Everything enclosed in quotes was added as a string, 1900 as an int, and 0.00f as a float obviously. I added all of these through write, so I'm pretty sure it's an actual binary file, I just don't know why it only chooses to write over the first line. I know the file size is correct because if I set seekp = 26 it will print at the beginning of the second line and push it down. space was created to easily add the ", " combo to the file, there is also a char dol[1] = '$' array for simplicity and a char nl[1] = '\n' that lets me add a new line to the binary file (just tried removing that binary add and it forced everything onto one row, so afaik, its needed).
EDIT: Ok so, it was erasing the line all along, it just wasn't putting in a new line (kind of embarrassing). But now I can't figure out how to insert a newline into the file. I tried writing it the way I originally did with char nl[1] = { '\n' }. That worked when I first created the file, but won't afterwards. Are there any other ways to add lines? I also tried in << endl and got nothing.
I suggest taking this one step at a time. the code looks OK to me, but lack of error checking will mean any behavior could be happening.
Add error checks and reporting to all operations on in.

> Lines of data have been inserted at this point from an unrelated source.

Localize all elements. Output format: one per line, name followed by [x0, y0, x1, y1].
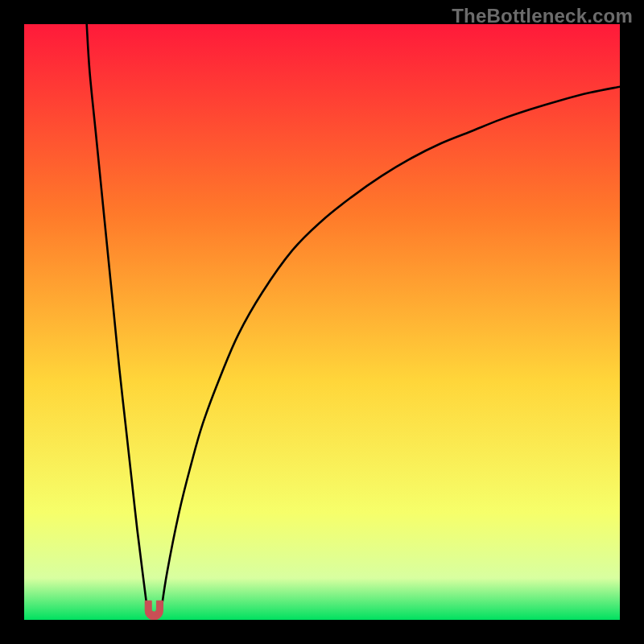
watermark-text: TheBottleneck.com	[452, 5, 633, 27]
chart-svg	[24, 24, 620, 620]
chart-frame: TheBottleneck.com	[0, 0, 644, 644]
gradient-background	[24, 24, 620, 620]
plot-area	[24, 24, 620, 620]
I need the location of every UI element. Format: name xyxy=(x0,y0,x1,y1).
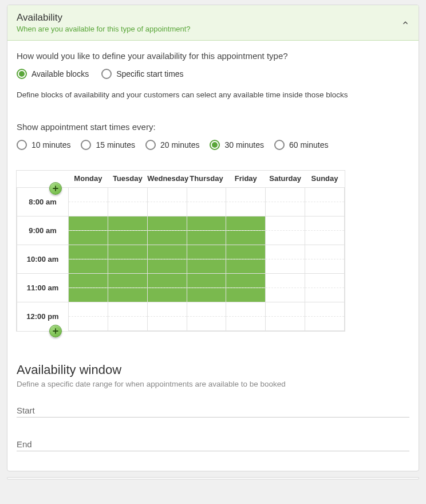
calendar-slot[interactable] xyxy=(305,274,345,288)
calendar-slot[interactable] xyxy=(305,202,345,216)
interval-option[interactable]: 15 minutes xyxy=(81,140,135,150)
calendar-slot[interactable] xyxy=(226,202,266,216)
calendar-slot[interactable] xyxy=(187,274,226,288)
calendar-slot[interactable] xyxy=(187,245,226,259)
calendar-slot[interactable] xyxy=(108,216,147,231)
calendar-slot[interactable] xyxy=(147,245,187,259)
calendar-slot[interactable] xyxy=(187,188,226,202)
calendar-slot[interactable] xyxy=(69,274,108,288)
calendar-slot[interactable] xyxy=(69,259,108,274)
interval-option[interactable]: 10 minutes xyxy=(17,140,70,150)
calendar-slot[interactable] xyxy=(69,216,108,231)
availability-window-subtitle: Define a specific date range for when ap… xyxy=(17,380,409,388)
define-availability-option[interactable]: Specific start times xyxy=(101,69,183,79)
calendar-slot[interactable] xyxy=(305,245,345,259)
calendar-slot[interactable] xyxy=(266,245,305,259)
availability-header[interactable]: Availability When are you available for … xyxy=(7,5,419,41)
calendar-slot[interactable] xyxy=(226,288,266,302)
time-row-label: 10:00 am xyxy=(17,245,69,274)
calendar-slot[interactable] xyxy=(108,317,147,331)
calendar-slot[interactable] xyxy=(108,245,147,259)
end-date-label: End xyxy=(17,439,409,451)
calendar-slot[interactable] xyxy=(305,288,345,302)
interval-option[interactable]: 20 minutes xyxy=(145,140,199,150)
calendar-slot[interactable] xyxy=(226,231,266,245)
end-date-underline xyxy=(17,451,409,451)
radio-label: Specific start times xyxy=(116,69,183,78)
calendar-slot[interactable] xyxy=(147,274,187,288)
calendar-slot[interactable] xyxy=(226,259,266,274)
start-date-field[interactable]: Start xyxy=(17,405,409,418)
calendar: MondayTuesdayWednesdayThursdayFridaySatu… xyxy=(17,171,345,331)
calendar-slot[interactable] xyxy=(147,288,187,302)
panel-subtitle: When are you available for this type of … xyxy=(17,25,191,33)
define-availability-option[interactable]: Available blocks xyxy=(17,69,89,79)
calendar-slot[interactable] xyxy=(266,302,305,317)
calendar-slot[interactable] xyxy=(69,317,108,331)
calendar-slot[interactable] xyxy=(187,259,226,274)
calendar-slot[interactable] xyxy=(305,231,345,245)
calendar-slot[interactable] xyxy=(108,302,147,317)
calendar-slot[interactable] xyxy=(266,216,305,231)
calendar-slot[interactable] xyxy=(266,288,305,302)
add-time-before-button[interactable] xyxy=(49,182,62,195)
calendar-slot[interactable] xyxy=(266,202,305,216)
interval-option[interactable]: 60 minutes xyxy=(274,140,328,150)
availability-card: Availability When are you available for … xyxy=(7,5,419,471)
add-time-after-button[interactable] xyxy=(49,325,62,337)
availability-header-text: Availability When are you available for … xyxy=(17,12,191,33)
calendar-slot[interactable] xyxy=(226,274,266,288)
calendar-slot[interactable] xyxy=(147,231,187,245)
time-row-label: 11:00 am xyxy=(17,274,69,302)
calendar-slot[interactable] xyxy=(69,231,108,245)
calendar-slot[interactable] xyxy=(147,317,187,331)
calendar-slot[interactable] xyxy=(266,188,305,202)
calendar-slot[interactable] xyxy=(266,274,305,288)
calendar-slot[interactable] xyxy=(266,231,305,245)
calendar-slot[interactable] xyxy=(266,259,305,274)
calendar-slot[interactable] xyxy=(147,216,187,231)
calendar-slot[interactable] xyxy=(187,216,226,231)
calendar-slot[interactable] xyxy=(147,202,187,216)
interval-option[interactable]: 30 minutes xyxy=(210,140,263,150)
interval-question: Show appointment start times every: xyxy=(17,122,409,132)
calendar-slot[interactable] xyxy=(305,188,345,202)
calendar-slot[interactable] xyxy=(69,188,108,202)
availability-window-title: Availability window xyxy=(17,363,409,377)
calendar-slot[interactable] xyxy=(108,288,147,302)
radio-label: 20 minutes xyxy=(160,140,199,149)
calendar-slot[interactable] xyxy=(69,245,108,259)
calendar-slot[interactable] xyxy=(187,231,226,245)
define-availability-hint: Define blocks of availability and your c… xyxy=(17,90,409,99)
calendar-slot[interactable] xyxy=(147,302,187,317)
day-column-header: Monday xyxy=(69,171,108,188)
radio-icon xyxy=(17,140,27,150)
calendar-slot[interactable] xyxy=(305,302,345,317)
time-row-label: 9:00 am xyxy=(17,216,69,245)
calendar-slot[interactable] xyxy=(187,202,226,216)
calendar-slot[interactable] xyxy=(226,302,266,317)
calendar-slot[interactable] xyxy=(108,259,147,274)
calendar-slot[interactable] xyxy=(187,288,226,302)
availability-body: How would you like to define your availa… xyxy=(7,41,419,471)
calendar-slot[interactable] xyxy=(108,274,147,288)
calendar-slot[interactable] xyxy=(226,188,266,202)
calendar-slot[interactable] xyxy=(108,202,147,216)
calendar-slot[interactable] xyxy=(108,188,147,202)
calendar-slot[interactable] xyxy=(226,216,266,231)
calendar-slot[interactable] xyxy=(266,317,305,331)
calendar-slot[interactable] xyxy=(305,317,345,331)
calendar-slot[interactable] xyxy=(226,317,266,331)
calendar-slot[interactable] xyxy=(187,317,226,331)
calendar-slot[interactable] xyxy=(69,302,108,317)
calendar-slot[interactable] xyxy=(305,216,345,231)
calendar-slot[interactable] xyxy=(147,188,187,202)
calendar-slot[interactable] xyxy=(187,302,226,317)
end-date-field[interactable]: End xyxy=(17,439,409,451)
calendar-slot[interactable] xyxy=(147,259,187,274)
calendar-slot[interactable] xyxy=(305,259,345,274)
calendar-slot[interactable] xyxy=(69,202,108,216)
calendar-slot[interactable] xyxy=(226,245,266,259)
calendar-slot[interactable] xyxy=(69,288,108,302)
calendar-slot[interactable] xyxy=(108,231,147,245)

If that shows no issues, do a simple seek then write
result = in.pseek(26);
//print result
result = in.write("Hello World",10);
// print result
in.close();
lets know what happens
The end problem wasn't my understand of file streams. It was my lack of understanding of binary files. The newline screwed everything up royally, and while it could be added fine at one point in time, dealing with it later was a huge hassle. Once I removed that, everything else fell into place just fine. And the reason a lot of error checking or lack of closing files is there is because its just driver code. Its as bare bones as possible, I really didn't care what happened to the file at that point in time and I knew it was being opened. Why waste my time? The final version has error checks, when the main program was rewritten. And like I said, what I didn't get was binary files, not file streams. So AJ's response wasn't very useful, at all. And I had to have 25 characters as part of the assignment, no name is 25 characters long, so it gets filled up with junk. Its a byproduct of the project, nothing I can do about it, other than try and fill it with spaces, which just takes more time than skipping ahead and writing from there. So I chose to write what would probably be the average name (8 chars) and then just jump ahead 25 afterwards. The only real solution I could say that was given here was from Emile, who told me to get a Hex Editor. THAT really helped. Thanks for your time.